Not a unique machine
As to Morrison's claim that problems are "inevitable in machines built to run applications of unprecedented size and complexity," this does not apply to Q. First, Q is not unique. Two previous installations (at facilities here and in France) showed up the problems of this machine before LANL's was installed. There was time to change horses, but LANL chose not to. Pacific Northwest Laboratory took delivery of a supercomputer from the same vendor, Hewlett Packard, but with a different processor type, and it seems to work quite well. The Livermore supercomputers, from IBM, and the Sandia "Red" supercomputer, from Intel, do not have the reliability problems exhibited by Q.
The JASON report, which Morrison claims gave Q glowing reports, didn't. Go look for yourself at http://www.fas.org/irp/agency/dod/jason/asci.pdf. In fact, one of the JASON members, in an interview, thought it remarkable that LANL was getting useful work from Q "given its poor reliability." Section 5.5.3 of the report is critical of another serious LANL shortcoming, in software development: "There was a striking difference between the high quality of software engineering at Sandia as compared to Los Alamos National Laboratory" and "at Los Alamos in particular, better ways ... must be found." Los Alamos has long resisted modern software development practices, such as software engineering and software configuration management.

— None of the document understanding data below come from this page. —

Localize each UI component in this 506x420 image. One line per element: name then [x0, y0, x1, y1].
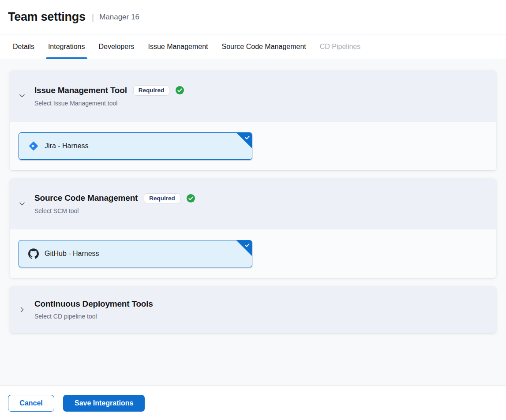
integrations-panel: Issue Management Tool Required Select Is…: [0, 59, 506, 386]
jira-icon: [28, 141, 39, 151]
page-header: Team settings | Manager 16: [0, 0, 506, 34]
chevron-down-icon[interactable]: [19, 200, 26, 207]
section-title: Source Code Management: [34, 193, 138, 203]
tab-bar: Details Integrations Developers Issue Ma…: [0, 34, 506, 59]
section-issue-management-body: Jira - Harness: [10, 122, 496, 170]
section-cd-header[interactable]: Continuous Deployment Tools Select CD pi…: [10, 286, 496, 333]
section-subtitle: Select SCM tool: [34, 207, 195, 214]
title-separator: |: [92, 12, 94, 22]
section-source-code-management: Source Code Management Required Select S…: [10, 178, 496, 278]
tool-name: GitHub - Harness: [45, 250, 99, 258]
section-scm-body: GitHub - Harness: [10, 229, 496, 278]
tool-card-jira-harness[interactable]: Jira - Harness: [19, 132, 252, 160]
save-integrations-button[interactable]: Save Integrations: [63, 395, 145, 412]
tool-card-github-harness[interactable]: GitHub - Harness: [19, 240, 252, 267]
tab-integrations[interactable]: Integrations: [48, 34, 86, 59]
section-issue-management-header[interactable]: Issue Management Tool Required Select Is…: [10, 70, 496, 122]
section-title: Continuous Deployment Tools: [34, 299, 153, 309]
tab-source-code-management[interactable]: Source Code Management: [221, 34, 307, 59]
team-name: Manager 16: [99, 13, 139, 22]
page-title: Team settings: [8, 10, 86, 24]
team-settings-page: Team settings | Manager 16 Details Integ…: [0, 0, 506, 420]
cancel-button[interactable]: Cancel: [8, 395, 54, 412]
section-issue-management-tool: Issue Management Tool Required Select Is…: [10, 70, 496, 170]
required-badge: Required: [133, 85, 170, 96]
tab-developers[interactable]: Developers: [98, 34, 135, 59]
tab-cd-pipelines: CD Pipelines: [319, 34, 361, 59]
selected-check-icon: [244, 135, 250, 140]
section-subtitle: Select Issue Management tool: [34, 100, 184, 107]
github-icon: [28, 248, 39, 259]
action-footer: Cancel Save Integrations: [0, 386, 506, 420]
section-subtitle: Select CD pipeline tool: [34, 313, 153, 320]
chevron-right-icon[interactable]: [19, 306, 26, 313]
complete-check-icon: [176, 86, 184, 94]
section-title: Issue Management Tool: [34, 86, 127, 95]
required-badge: Required: [144, 193, 180, 204]
complete-check-icon: [187, 194, 195, 202]
section-scm-header[interactable]: Source Code Management Required Select S…: [10, 178, 496, 230]
section-continuous-deployment: Continuous Deployment Tools Select CD pi…: [10, 286, 496, 333]
chevron-down-icon[interactable]: [19, 92, 26, 99]
selected-check-icon: [244, 242, 250, 248]
tab-details[interactable]: Details: [12, 34, 35, 59]
tab-issue-management[interactable]: Issue Management: [147, 34, 208, 59]
tool-name: Jira - Harness: [45, 142, 89, 150]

It has always been risky to accept LANL claims about supercomputing successes, and this continues with Q. For four decades, LANL has made claims which cannot be supported by data. The U.S. taxpayers did not get what they paid for in Q; quite the contrary. LANL paid $168 million for a very unreliable machine, delivered over one year late... Almost immediately after completing the Q acquisition, in the summer of 2003, LANL bought another 11 tera-flop supercomputer for $10 million. This machine is also much more reliable and usable. I conclude that LANL spent $150 million more than necessary for a machine of Q's capability, and got a very unreliable machine in the bargain. We can hope that LANL, and Morrison, learned from the experience, but their history offers little encouragement. We are left to wonder how much money they will waste on the next supercomputer.
Mechels is a retired Los Alamos National Laboratory employee.